Tinta Media - Tidak terasa kita sudah memasuki tahun yang baru, yakni tahun 2024. Sebelum memasuki tahu baru, setiap akhir bulan Desember, biasanya kebanyakan masyarakat merayakan pergantian tahun dengan pesta kembang api, tiupan trompet beserta hiburan-hiburan yang lainnya, seperti panggung musik di berbagai daerah. 

Euforia pesta pergantian tahun tersebut ternyata tidak hanya ada di perkotaan saja. Di pelosok desa-desa pun masyarakat ikut riuh merayakannya. Bak sudah menjadi rutinitas tahunan yang wajib dilakukan, rasanya tak afdol jika malam tahun baru tidak ada perayaan. Karena itu, pasti setiap tahun selalu ada. 

Memang, tidak ada yang salah dengan tahun baru. Akan tetapi, kita sebagai umat Islam harus lebih teliti dan menyeleksi. Kita harus tahu dan mencari tahu, apakah kegiatan atau perbuatan yang kita lakukan dalam kehidupan sehari-hari, termasuk dalam perayaan tahun baru ini dibenarkan menurut agama atau tidak? Kita juga harus tahu, apakah kegiatan kita sudah sesuai dengan aturan Allah atau tidak? Jangan sampai apa yang kita lakukan justru melenceng dari tuntunan agama atau bahkan merusak akidah kita. 

Jika berbicara mengenai tahun baru Masehi, tidak lengkap rasanya jika tidak menguak sejarah penanggalan tahun Masehi. Asal muasal kalender Masehi yang saat ini digunakan sebagai penanggalan di sebagian besar penduduk dunia, ternyata berasal dari kalender yang dibuat seorang kaisar dari negeri Romawi yang bernama Kaisar Julian, kemudian kalendernya dinamai Kalender Julian. Setelah itu, kalender tersebut diambil dan dimodifikasi oleh Paus di Vatikan, yang bernama Paus Gregorius. 

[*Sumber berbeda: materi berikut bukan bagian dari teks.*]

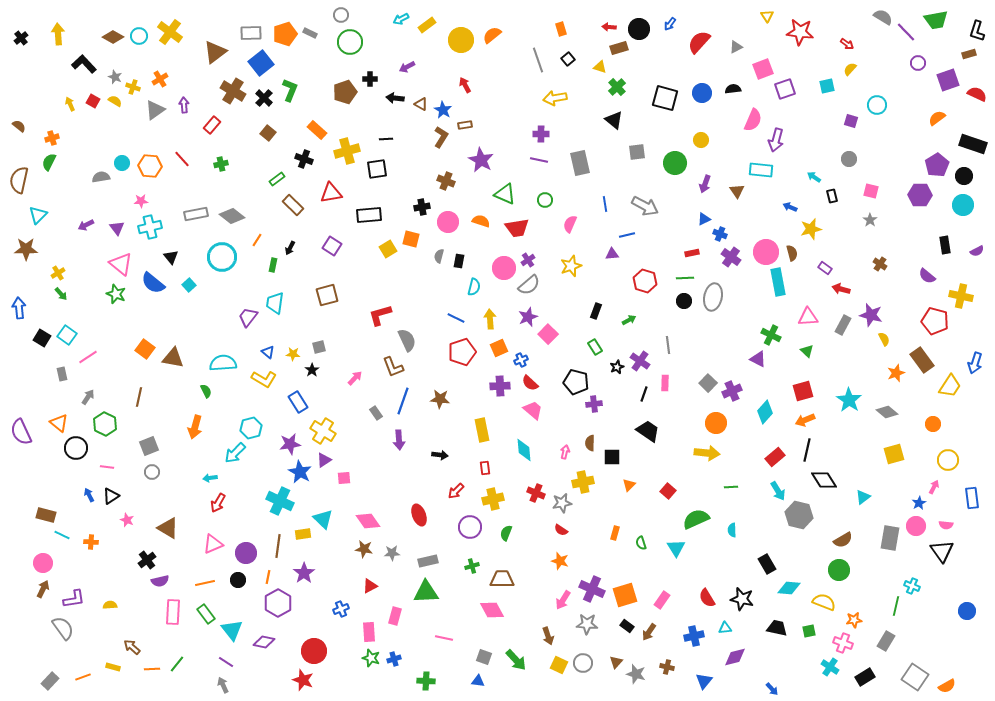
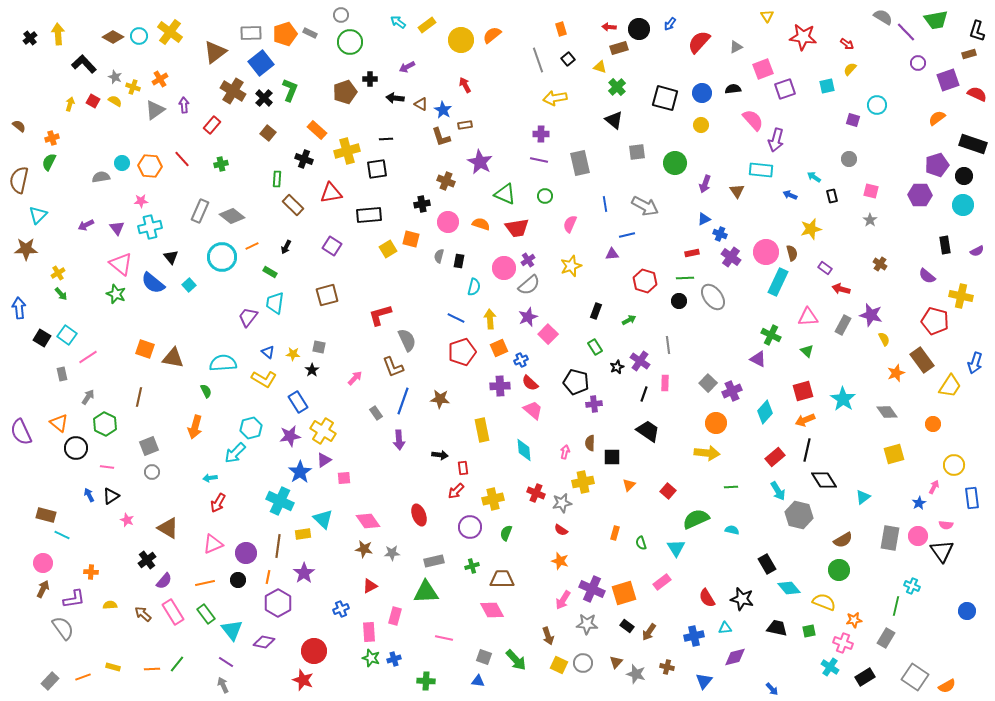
cyan arrow at (401, 19): moved 3 px left, 3 px down; rotated 63 degrees clockwise
red star at (800, 32): moved 3 px right, 5 px down
black cross at (21, 38): moved 9 px right
yellow arrow at (70, 104): rotated 40 degrees clockwise
pink semicircle at (753, 120): rotated 65 degrees counterclockwise
purple square at (851, 121): moved 2 px right, 1 px up
brown L-shape at (441, 137): rotated 130 degrees clockwise
yellow circle at (701, 140): moved 15 px up
purple star at (481, 160): moved 1 px left, 2 px down
purple pentagon at (937, 165): rotated 15 degrees clockwise
green rectangle at (277, 179): rotated 49 degrees counterclockwise
green circle at (545, 200): moved 4 px up
black cross at (422, 207): moved 3 px up
blue arrow at (790, 207): moved 12 px up
gray rectangle at (196, 214): moved 4 px right, 3 px up; rotated 55 degrees counterclockwise
orange semicircle at (481, 221): moved 3 px down
orange line at (257, 240): moved 5 px left, 6 px down; rotated 32 degrees clockwise
black arrow at (290, 248): moved 4 px left, 1 px up
green rectangle at (273, 265): moved 3 px left, 7 px down; rotated 72 degrees counterclockwise
cyan rectangle at (778, 282): rotated 36 degrees clockwise
gray ellipse at (713, 297): rotated 48 degrees counterclockwise
black circle at (684, 301): moved 5 px left
gray square at (319, 347): rotated 24 degrees clockwise
orange square at (145, 349): rotated 18 degrees counterclockwise
cyan star at (849, 400): moved 6 px left, 1 px up
gray diamond at (887, 412): rotated 15 degrees clockwise
purple star at (290, 444): moved 8 px up
yellow circle at (948, 460): moved 6 px right, 5 px down
red rectangle at (485, 468): moved 22 px left
blue star at (300, 472): rotated 10 degrees clockwise
pink circle at (916, 526): moved 2 px right, 10 px down
cyan semicircle at (732, 530): rotated 104 degrees clockwise
orange cross at (91, 542): moved 30 px down
gray rectangle at (428, 561): moved 6 px right
purple semicircle at (160, 581): moved 4 px right; rotated 36 degrees counterclockwise
cyan diamond at (789, 588): rotated 45 degrees clockwise
orange square at (625, 595): moved 1 px left, 2 px up
pink rectangle at (662, 600): moved 18 px up; rotated 18 degrees clockwise
pink rectangle at (173, 612): rotated 35 degrees counterclockwise
gray rectangle at (886, 641): moved 3 px up
brown arrow at (132, 647): moved 11 px right, 33 px up
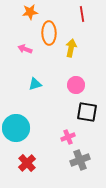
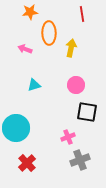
cyan triangle: moved 1 px left, 1 px down
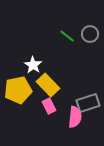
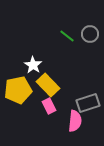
pink semicircle: moved 4 px down
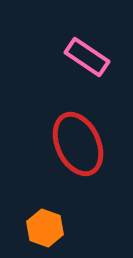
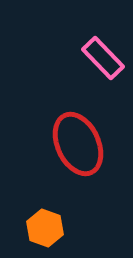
pink rectangle: moved 16 px right, 1 px down; rotated 12 degrees clockwise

Hasil modifikasi inilah yang kemudian berubah menjadi Gregorius Kalender. Hingga pada suatu ketika, dalam suatu pertemuan yang dilakukan oleh Perkumpulan Bangsa-Bangsa (PBB), Kalender Georgian ini disepakati sebagai kalender yang akan digunakan secara seragam di seluruh dunia, termasuk Indonesia yang masuk anggota PBB. Artinya, kalender Masehi ini memang bukan berasal dari Islam, tetapi dari nonmuslim. 

Memang, sebagai umat Islam, kita diperbolehkan menggunakan benda/barang buatan nonmuslim, termasuk kalender tadi. Kendati demikian, jika hal tersebut sudah menyentuh persoalan akidah atau kepercayaan, maka tidak boleh memakai, meniru, mengucapkan, dan melakukannya karena tidak dibenarkan oleh agama kita, dan hukumnya adalah haram. Contohnya ketika sudah masuk ke dalam ritual, budaya, ataupun kebiasaan. 

Seperti meniup trompet, hal itu merupakan ritual/kebiasaan yang sering dilakukan oleh kaum Yahudi, sehingga sebagai umat Islam, kita dilarang untuk meniru/melakukan kegiatan tersebut. Begitu pun dengan penggunaan atribut keagamaan lainnya di luar Islam. Itu juga jelas dilarang, karena berkaitan dengan akidah dan termasuk tasyabbuh (menyerupai) kebiasaan nonmuslim, meski perbuatan tersebut tidak dilakukan berdasarkan niat sekalipun. 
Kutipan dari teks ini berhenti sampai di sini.